We have not answered definitively the question of whether Jesus is an absolutely unique person and absolutely decisive for human history, or whether he is merely the primordial model of human existence. Is he different in kind, or only in quality? There are, as we have seen, ways in which process philosophy can be used to argue both positions. Christian tradition, until relatively recently, has been very careful to insist upon an absolute distinction between the person of Jesus and other human persons. Is this absolute a part of the original Christian experience, or is it rather the result of the Hellenic concept of God that underlay the Christological dogmas? To put the question in another way, is it necessary to hold Jesus’ absolute distinctiveness as divine if one’s philosophy does not hold God’s absolute distinctiveness from the world? Is it not accurate to say that the divinity of Jesus is represented more by the way in which he was really related to God than by the way in which he was unrelated to the world? And if his relation to God constitutes the ideal relation for every man (even though it may be impossible to realize this ideal in every successive occasion the way it was realized in Jesus), can we not say that what best characterizes the divinity of Jesus is precisely that he was ideally human?
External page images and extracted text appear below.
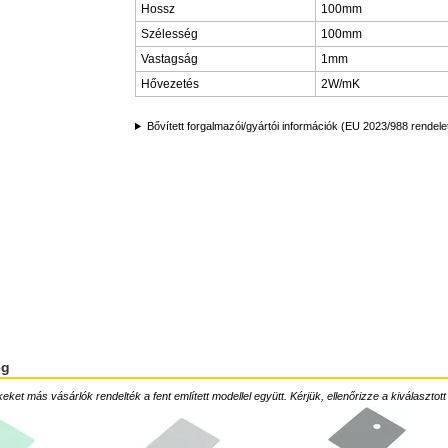
Hossz
100mm
Szélesség
100mm
Vastagság
1mm
Hővezetés
2W/mK
Bővített forgalmazói/gyártói információk (EU 2023/988 rendele
ég
ket más vásárlók rendelték a fent említett modellel együtt. Kérjük, ellenőrizze a kiválasztott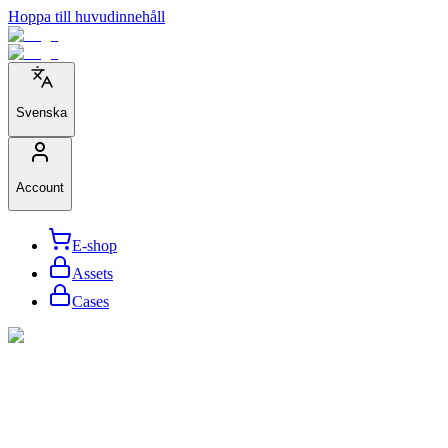
Hoppa till huvudinnehåll
Svenska
Account
E-shop
Assets
Cases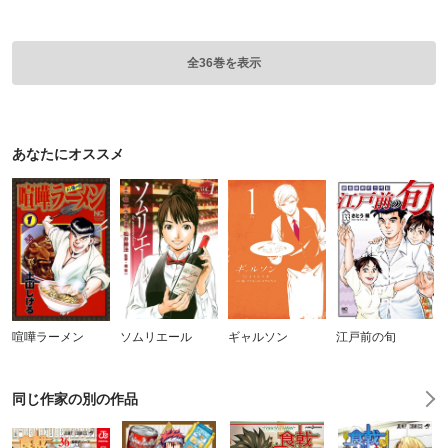
全36巻を表示
あなたにオススメ
喧嘩ラーメン
ソムリエール
ギャルソン
江戸前の旬
同じ作家の別の作品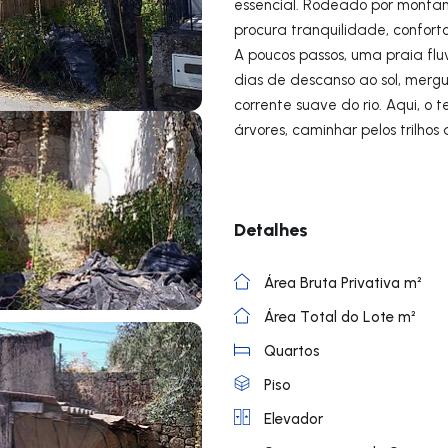
essencial. Rodeado por montan
procura tranquilidade, confort
A poucos passos, uma praia fluv
dias de descanso ao sol, merg
corrente suave do rio. Aqui, o
árvores, caminhar pelos trilhos 
Detalhes
Área Bruta Privativa m²
Área Total do Lote m²
Quartos
Piso
Elevador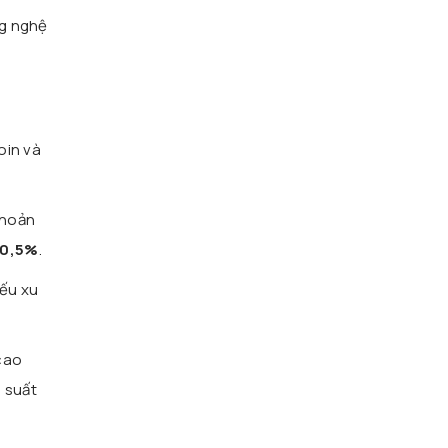
ng nghệ
oin và
khoản
 0,5%
.
nếu xu
 cao
i suất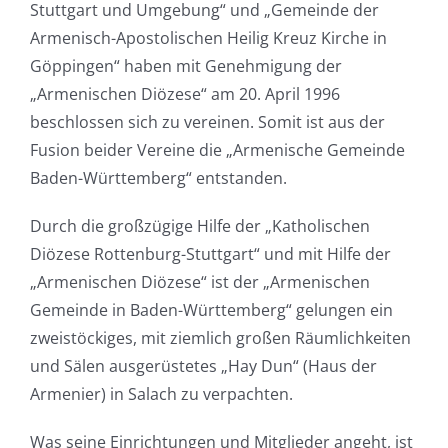
Stuttgart und Umgebung“ und „Gemeinde der
Armenisch-Apostolischen Heilig Kreuz Kirche in
Göppingen“ haben mit Genehmigung der
„Armenischen Diözese“ am 20. April 1996
beschlossen sich zu vereinen. Somit ist aus der
Fusion beider Vereine die „Armenische Gemeinde
Baden-Württemberg“ entstanden.
Durch die großzügige Hilfe der „Katholischen
Diözese Rottenburg-Stuttgart“ und mit Hilfe der
„Armenischen Diözese“ ist der „Armenischen
Gemeinde in Baden-Württemberg“ gelungen ein
zweistöckiges, mit ziemlich großen Räumlichkeiten
und Sälen ausgerüstetes „Hay Dun“ (Haus der
Armenier) in Salach zu verpachten.
Was seine Einrichtungen und Mitglieder angeht, ist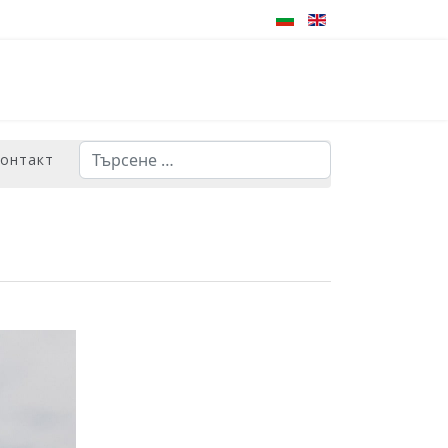
Търсене
контакт
Type 2 or more characters for results.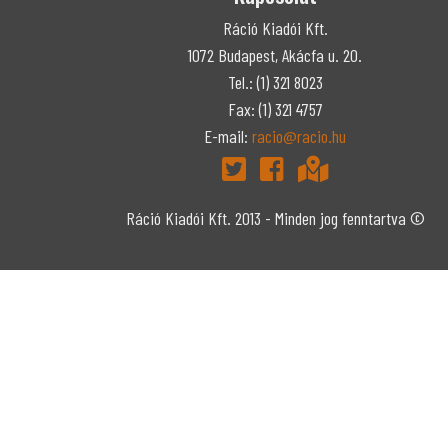
Ráció Kiadói Kft.
1072 Budapest, Akácfa u. 20.
Tel.: (1) 321 8023
Fax: (1) 321 4757
E-mail:
racio@racio.hu
Ráció Kiadói Kft. 2013 - Minden jog fenntartva ©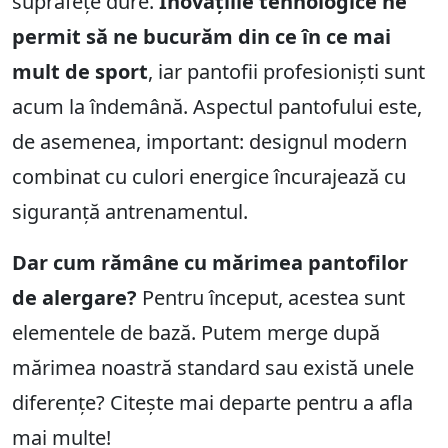
suprafețe dure.
Inovațiile tehnologice ne
permit să ne bucurăm din ce în ce mai
mult de sport
, iar pantofii profesioniști sunt
acum la îndemână. Aspectul pantofului este,
de asemenea, important: designul modern
combinat cu culori energice încurajează cu
siguranță antrenamentul.
Dar cum rămâne cu mărimea pantofilor
de alergare?
Pentru început, acestea sunt
elementele de bază. Putem merge după
mărimea noastră standard sau există unele
diferențe? Citește mai departe pentru a afla
mai multe!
This line of reasoning can put aside the old notion that uniqueness requires an absolute distinction from all other reality. Instead, it suggests that uniqueness can be a relative term, and that Jesus is in fact unique because in his humanity he is a more perfect model of ideal humanity than has ever existed, or, we may believe, will ever exist in the future. Since man is most ideally human when he responds to the immanence of God in every occasion of his continuity, both by the realization of God’s initial aim and by his positively prehending God. Jesus is most divine when he is most ideally human. He is divine not because of an absolute difference from other men, but because of the realization of divinity within him. For divinity does not :1 require such a difference; indeed it denies such a difference, since the God who is immanent in Jesus is the God in whose consequent nature the world is immanent. The very nature of God in process theology rejects such an absolute distinction between Jesus and the rest of humanity, except as an abstract mode of speaking.
Jesus is really related to God, and really related to man, just as God is really related to man. The mode of Jesus’ relation to God, however, is such that God is experienced as uniquely present in him. This relation, which constitutes his divinity, in no way renders him different from us, but more an intimate part of us. He is divine because he is the primordial exemplification of God’s immanence in the world, and our ultimate immanence in God. In him we are freed to discover the divinity in each new occasion of life. Jesus is thus the primordial model of human life lived in freedom and love. In him man can find both his meaning and his Savior.